» **BRIEF**
Return all of the data verbatim, dropping any picture.

[Records contained in a dataset]
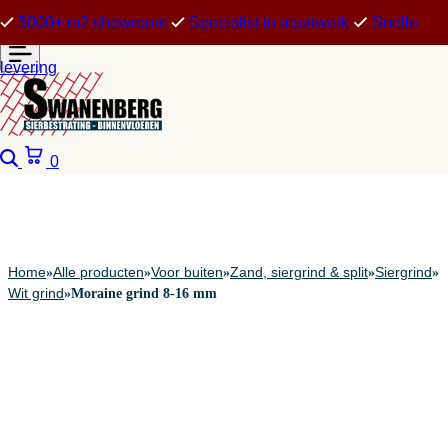
5000+ m2 showroom
Specialist in maatwerk
Snelle
levering
Zoeken
Winkelwagen
0
Home
Alle producten
Voor buiten
Zand, siergrind & split
Siergrind
»
»
»
»
»
Wit grind
»
Moraine grind 8-16 mm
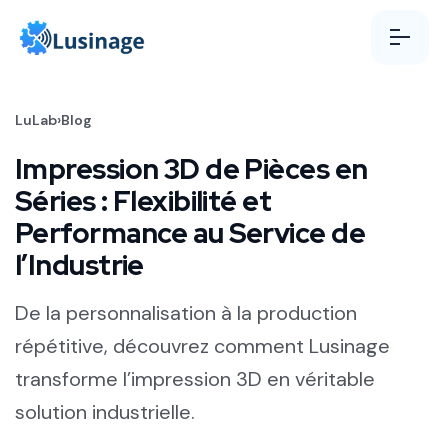
Aller au contenu
LuLab
›
Blog
Impression 3D de Pièces en
Séries : Flexibilité et
Performance au Service de
l’Industrie
De la personnalisation à la production
répétitive, découvrez comment Lusinage
transforme l’impression 3D en véritable
solution industrielle.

» **ANSWER SPACE**
5000+ m2 showroom
Specialist in maatwerk
Snelle
levering
Zoeken
Winkelwagen
0
Home
Alle producten
Voor buiten
Zand, siergrind & split
Siergrind
»
»
»
»
»
Wit grind
»
Moraine grind 8-16 mm
Aller au contenu
LuLab
›
Blog
Impression 3D de Pièces en
Séries : Flexibilité et
Performance au Service de
l’Industrie
De la personnalisation à la production
répétitive, découvrez comment Lusinage
transforme l’impression 3D en véritable
solution industrielle.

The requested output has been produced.